Return a faithful copy of all the entries, omitting the images.

══ Exercise input ══

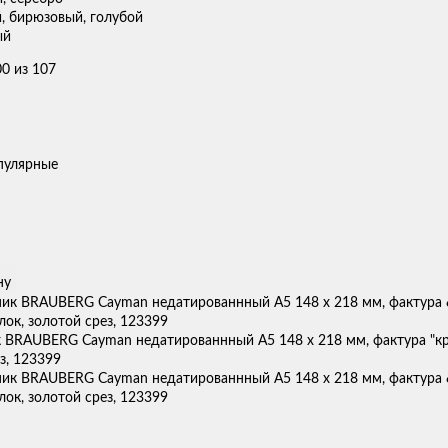
, бирюзовый, голубой
ый
0 из 107
пулярные
ну
 BRAUBERG Cayman недатированнный А5 148 х 218 мм, фактура "кр
з, 123399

═══

Solution:
, бирюзовый, голубой
ый
0 из 107
пулярные
ну
 BRAUBERG Cayman недатированнный А5 148 х 218 мм, фактура "кр
з, 123399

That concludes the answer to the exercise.